Lender restrictions are state specific. In general they are free to impose whatever requirements they want unless some regulation prohibits it, which outside autos and residence contracts are usually pretty minimal. @midlifeflyer and @455Bravo are giving good advice.
 
BTW, I've seen something similar on the insurance end. Insurers refusing to issue policies to non-pilot owners. Complete speculation, but I wonder if there is a connection to a weird lawsuit pending where an insurer is trying to void coverage of a FalconJet which crashed on takeoff while being flown by the non-pilot "owner" and a pilot who (the insurer claims) was not qualified for single-pilot ops. AIN link.
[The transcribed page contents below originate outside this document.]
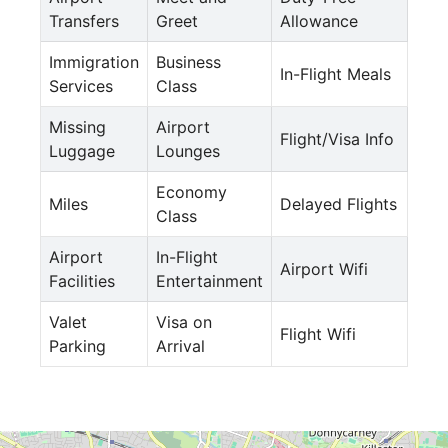
Transfers
Greet
Allowance
Immigration
Business
In-Flight Meals
Services
Class
Missing
Airport
Flight/Visa Info
Luggage
Lounges
Economy
Miles
Delayed Flights
Class
Airport
In-Flight
Airport Wifi
Facilities
Entertainment
Valet
Visa on
Flight Wifi
Parking
Arrival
(What makes it especially weird is that there was no "open pilot" or other clause requiring minimum pilot qualifications.)
 
It sounds as if the lender is a little risk adverse and is assuming that you as a non CFI are going to be acting as the legal PIC while your student pilot buddy does the flying and maybe provide flight instruction. Mind you, that is some creative reading between the lines on my part.
 
It sounds as if the lender is a little risk adverse and is assuming that you as a non CFI are going to be acting as the legal PIC while your student pilot buddy does the flying and maybe provide flight instruction. Mind you, that is some creative reading between the lines on my part.
Or the prospective plane owner wants his private pilot buddy to take a hike and invented the story.
 
It sounds as if the lender is a little risk adverse and is assuming that you as a non CFI are going to be acting as the legal PIC while your student pilot buddy does the flying and maybe provide flight instruction. Mind you, that is some creative reading between the lines on my part.
We can do a lot of speculating on this. With a straight secured loan, other than simply being repaid, a bank is typically only interested in protection of the collateral. That means insurance. Basically, if the rusk is insured, the bank doesn't care. If the insurer blesses the arrangement, a bank generally doesn't care. And many times, the provisions protecting the bank will apply even if the policy is violated by the insured.